The Art of SQL JOINs: Combining Data from Multiple Tables
In the world of databases, JOINs are a fundamental concept that allows us to combine data from multiple tables into a single result set. But what exactly is a JOIN, and how does it work?
A JOIN is a way to combine rows from two or more tables based on a related column between them. This allows us to combine data from multiple tables into a single result set, making it easier to analyze and manipulate the data.
List the films where the yr is 1962 [Show id, title]
SELECT id, title
FROM movie
WHERE yr=1962
Give year of 'Citizen Kane'.
SELECT yr FROM movie
WHERE title='Citizen Kane'
List all of the Star Trek movies, include the id, title and yr (all of these movies include the words Star Trek in the title). Order results by year.
SELECT id,title,yr FROM movie
WHERE title LIKE 'Star Trek%'
ORDER BY yr
What id number does the actor 'Glenn Close' have?
SELECT id FROM actor
WHERE name='Glenn Close'
What is the id of the film 'Casablanca'
SELECT id FROM movie
WHERE title='Casablanca'
Obtain the cast list for 'Casablanca'.
Use movieid=11768, (or whatever value you got from the previous question)
SELECT actor.name
FROM actor
JOIN casting
ON casting.actorid = actor.id
WHERE casting.movieid = 11768
Obtain the cast list for the film 'Alien'
SELECT actor.name
FROM actor
JOIN casting
ON casting.actorid = actor.id
JOIN movie
ON movie.id = casting.movieid
WHERE movie.title = 'Alien'
List the films in which 'Harrison Ford' has appeared
SELECT movie.title
FROM movie
JOIN casting
ON casting.movieid = movie.id
JOIN actor
ON casting.actorid = actor.id
WHERE actor.name = 'Harrison Ford'
List the films where 'Harrison Ford' has appeared - but not in the starring role. [Note: the ord field of casting gives the position of the actor. If ord=1 then this actor is in the starring role]
SELECT movie.title
FROM movie
JOIN casting
ON casting.movieid = movie.id
JOIN actor
ON actor.id = casting.actorid
WHERE actor.name = 'Harrison Ford'
AND casting.ord != 1;
List the films together with the leading star for all 1962 films.

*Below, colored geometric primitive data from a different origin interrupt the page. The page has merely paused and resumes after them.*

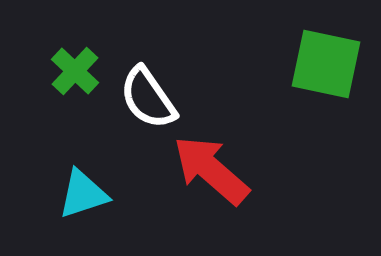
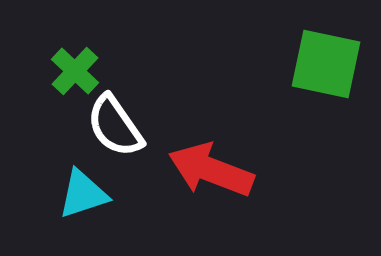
white semicircle: moved 33 px left, 28 px down
red arrow: rotated 20 degrees counterclockwise
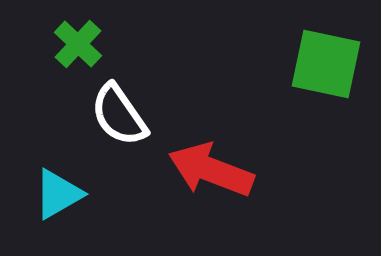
green cross: moved 3 px right, 27 px up
white semicircle: moved 4 px right, 11 px up
cyan triangle: moved 25 px left; rotated 12 degrees counterclockwise
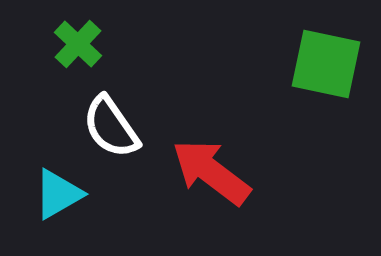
white semicircle: moved 8 px left, 12 px down
red arrow: moved 2 px down; rotated 16 degrees clockwise
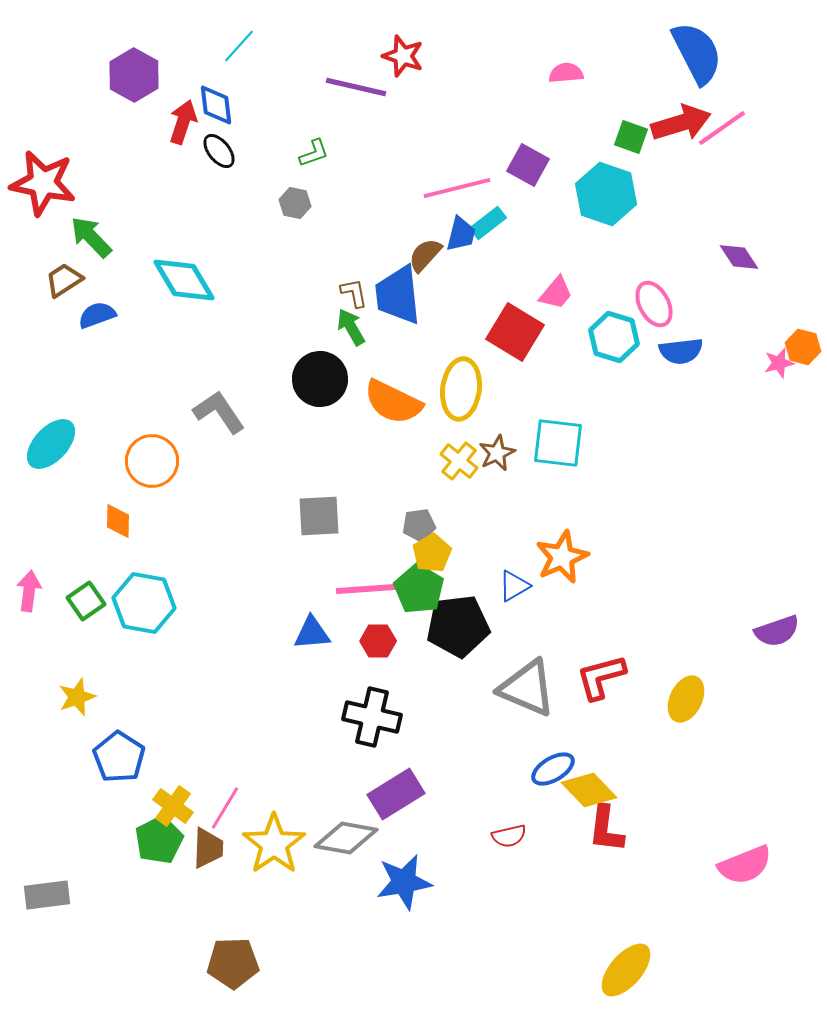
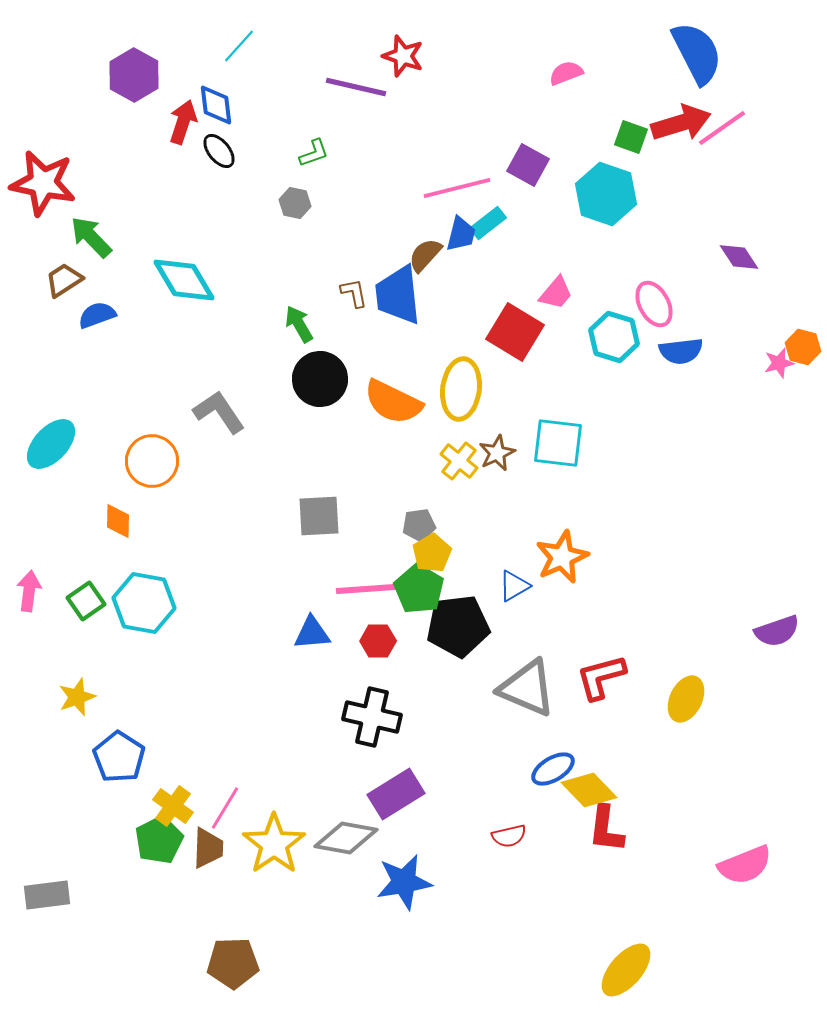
pink semicircle at (566, 73): rotated 16 degrees counterclockwise
green arrow at (351, 327): moved 52 px left, 3 px up
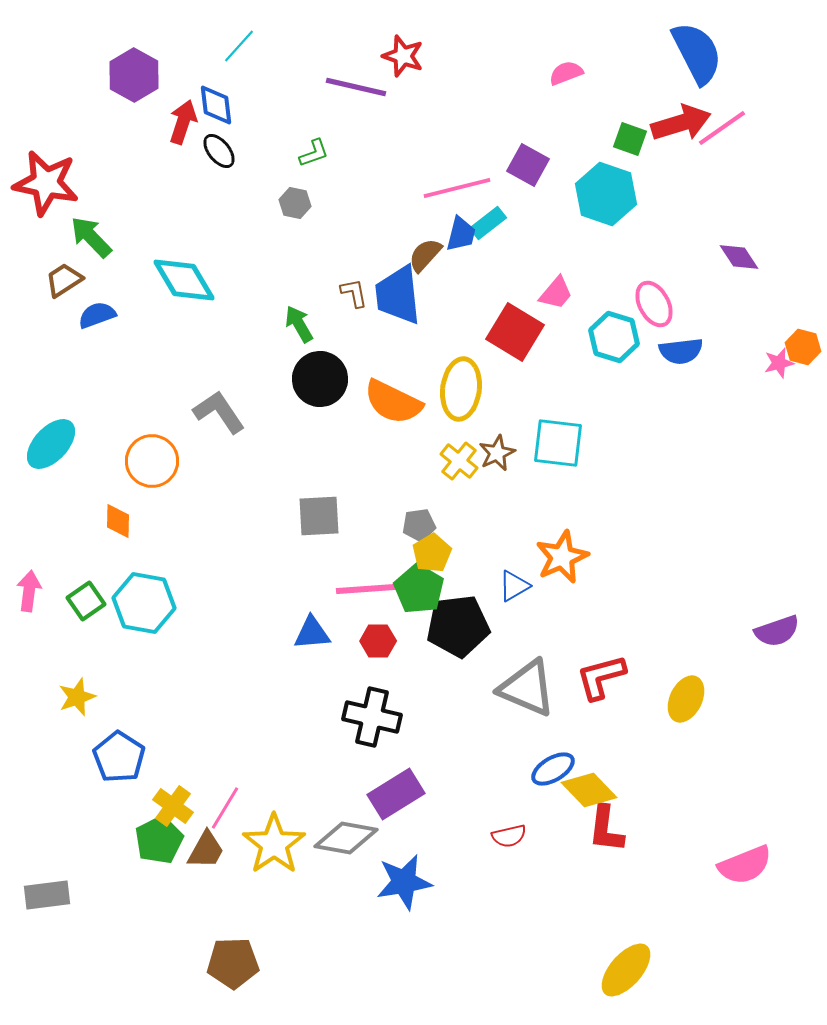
green square at (631, 137): moved 1 px left, 2 px down
red star at (43, 183): moved 3 px right
brown trapezoid at (208, 848): moved 2 px left, 2 px down; rotated 27 degrees clockwise
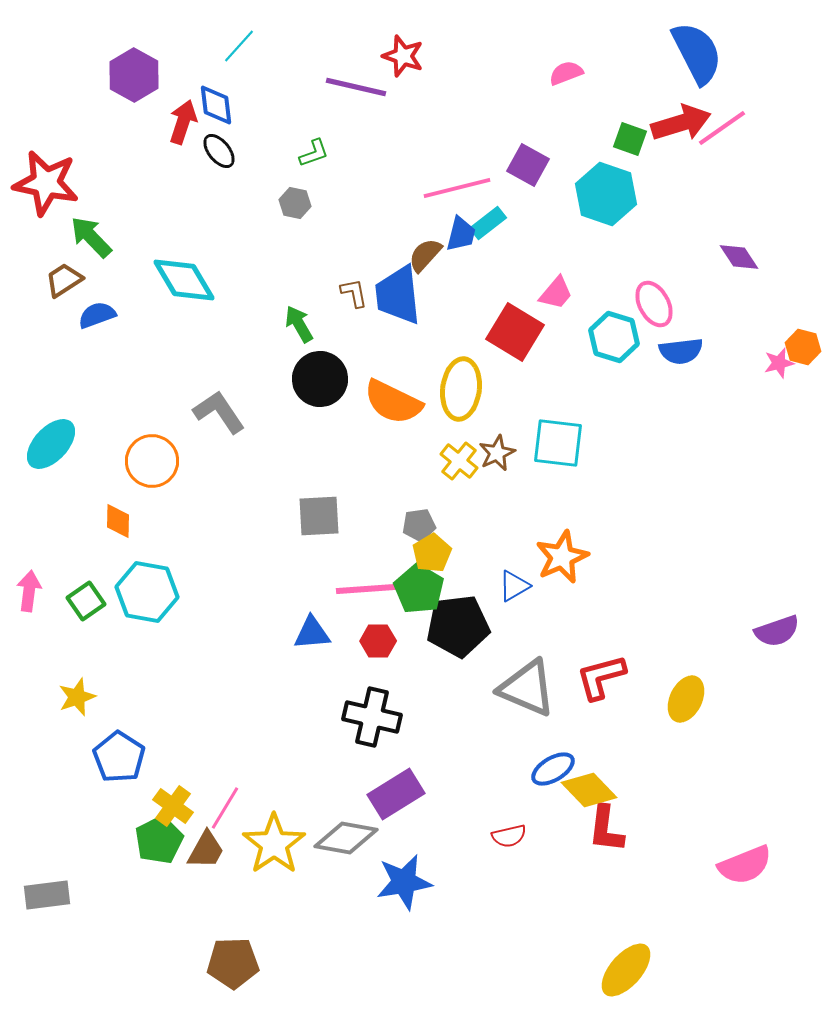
cyan hexagon at (144, 603): moved 3 px right, 11 px up
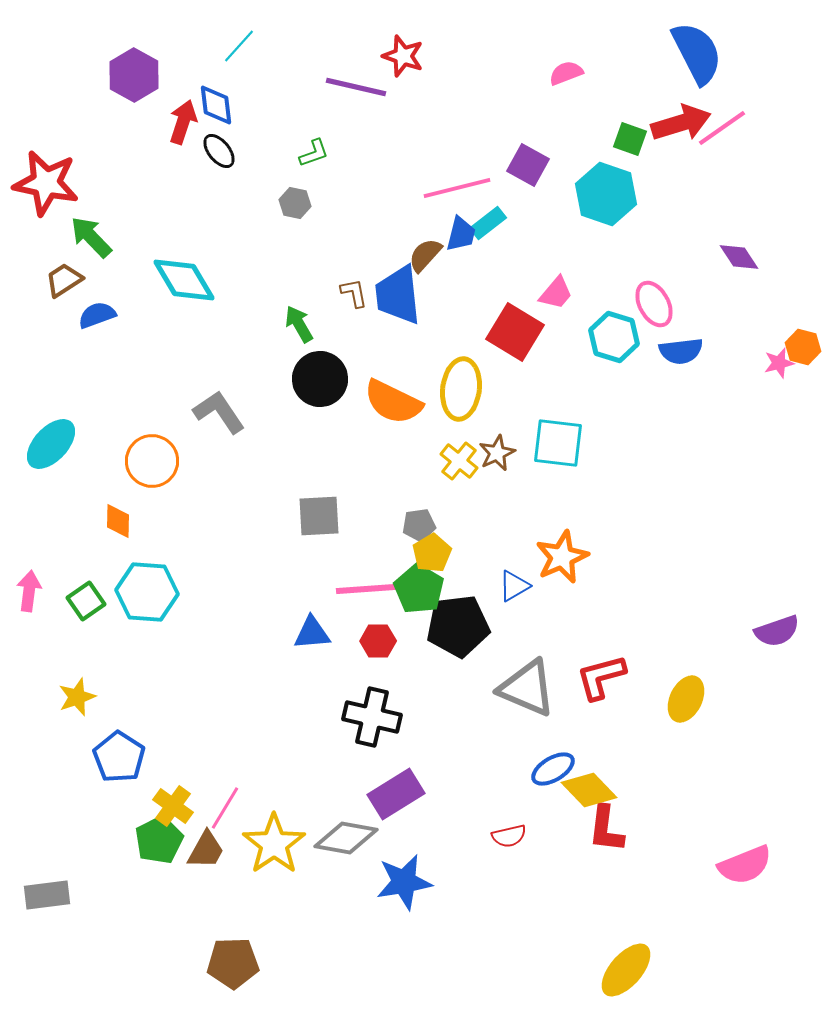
cyan hexagon at (147, 592): rotated 6 degrees counterclockwise
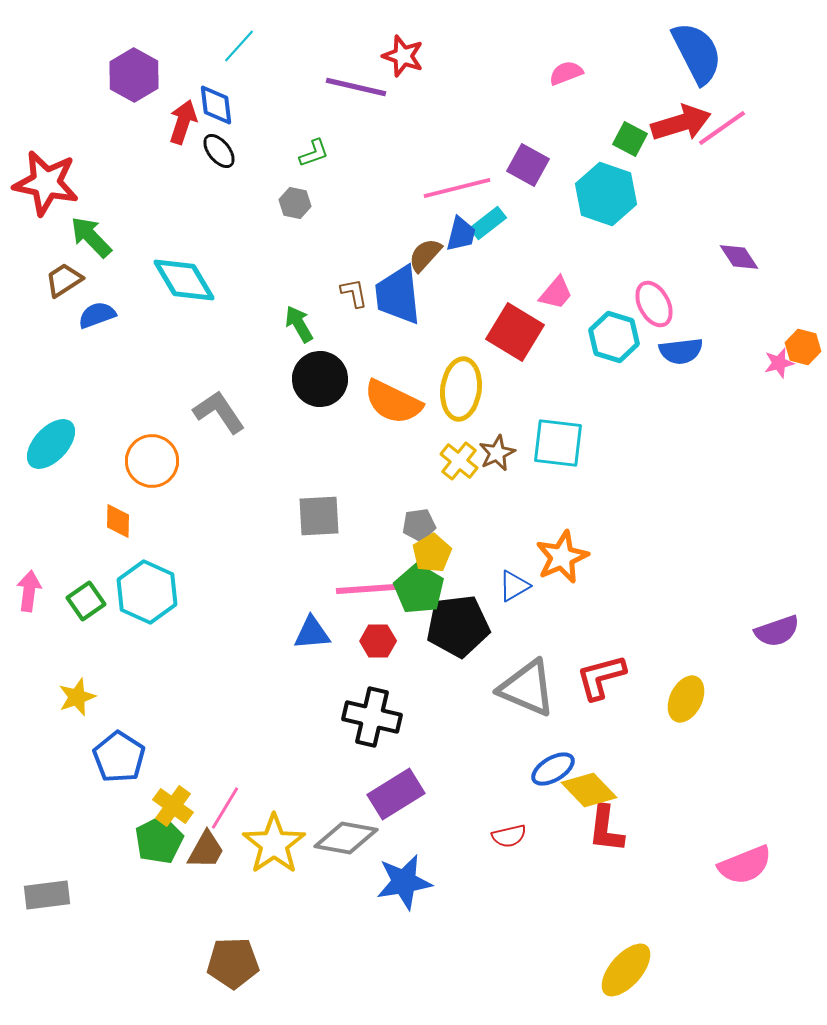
green square at (630, 139): rotated 8 degrees clockwise
cyan hexagon at (147, 592): rotated 20 degrees clockwise
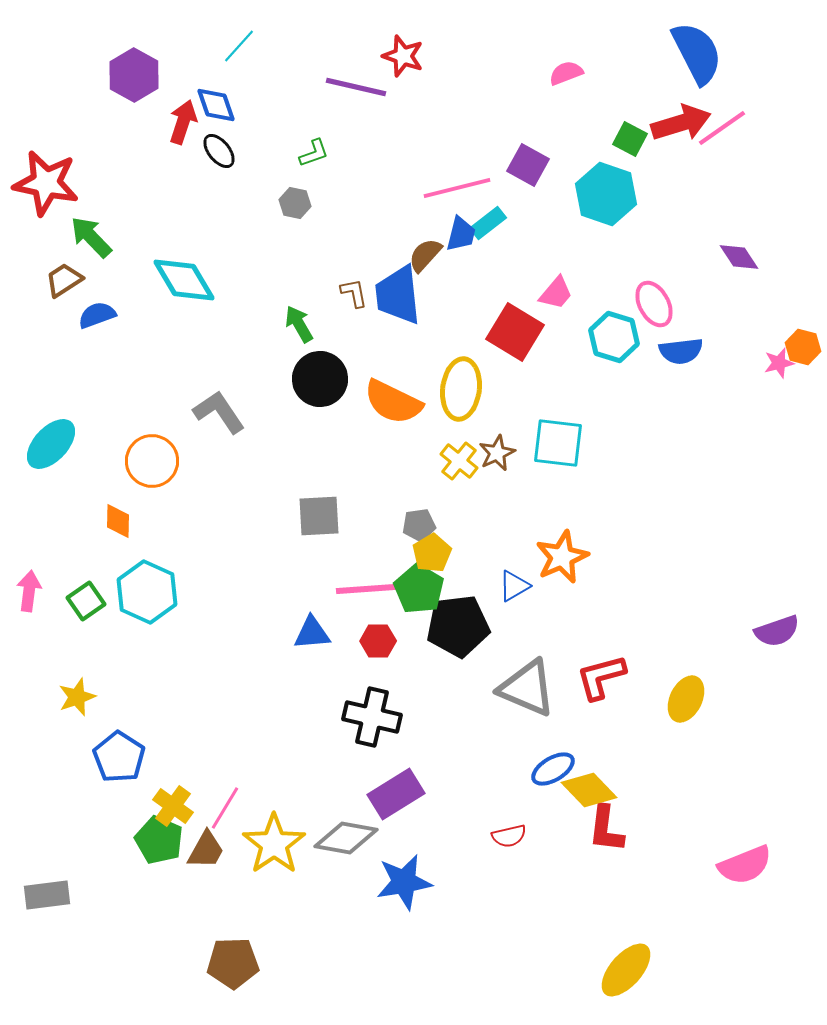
blue diamond at (216, 105): rotated 12 degrees counterclockwise
green pentagon at (159, 840): rotated 21 degrees counterclockwise
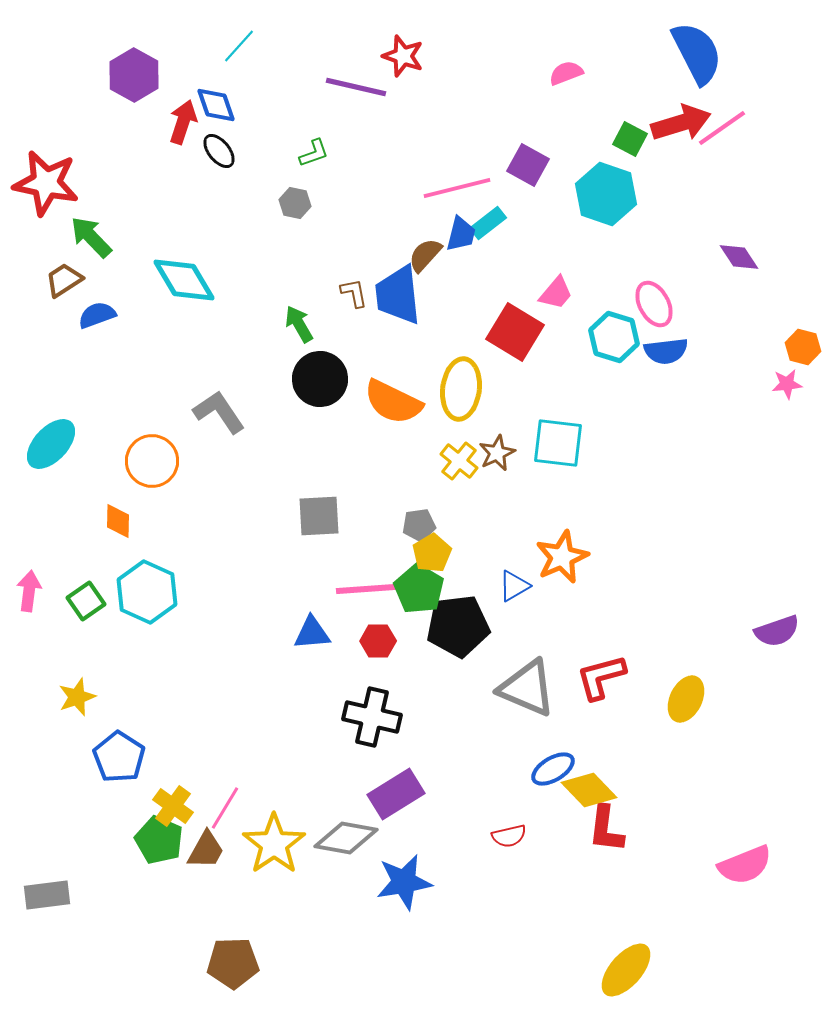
blue semicircle at (681, 351): moved 15 px left
pink star at (779, 363): moved 8 px right, 21 px down; rotated 8 degrees clockwise
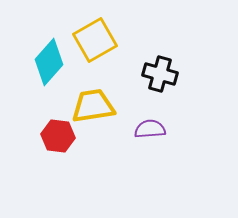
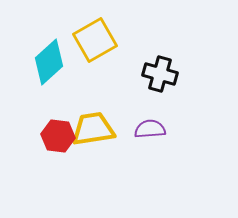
cyan diamond: rotated 6 degrees clockwise
yellow trapezoid: moved 23 px down
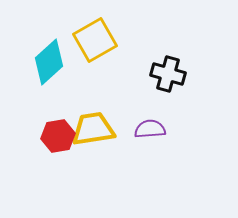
black cross: moved 8 px right
red hexagon: rotated 16 degrees counterclockwise
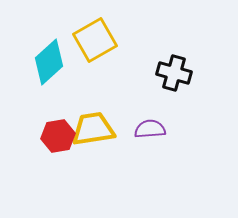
black cross: moved 6 px right, 1 px up
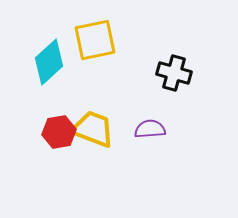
yellow square: rotated 18 degrees clockwise
yellow trapezoid: rotated 30 degrees clockwise
red hexagon: moved 1 px right, 4 px up
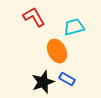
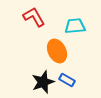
cyan trapezoid: moved 1 px right, 1 px up; rotated 10 degrees clockwise
blue rectangle: moved 1 px down
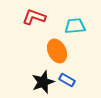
red L-shape: rotated 40 degrees counterclockwise
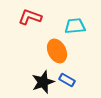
red L-shape: moved 4 px left
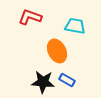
cyan trapezoid: rotated 15 degrees clockwise
black star: rotated 25 degrees clockwise
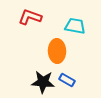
orange ellipse: rotated 25 degrees clockwise
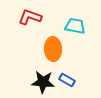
orange ellipse: moved 4 px left, 2 px up
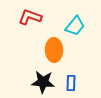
cyan trapezoid: rotated 120 degrees clockwise
orange ellipse: moved 1 px right, 1 px down
blue rectangle: moved 4 px right, 3 px down; rotated 63 degrees clockwise
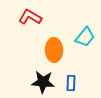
red L-shape: rotated 10 degrees clockwise
cyan trapezoid: moved 10 px right, 11 px down
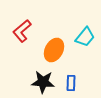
red L-shape: moved 8 px left, 14 px down; rotated 70 degrees counterclockwise
orange ellipse: rotated 30 degrees clockwise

SELECT movie.title, actor.name
FROM movie
JOIN casting
ON casting.movieid = movie.id
JOIN actor
ON actor.id = casting.actorid
WHERE movie.yr = 1962
AND casting.ord = 1;
Which were the busiest years for 'Rock Hudson', show the year and the number of movies he made each year for any year in which he made more than 2 movies.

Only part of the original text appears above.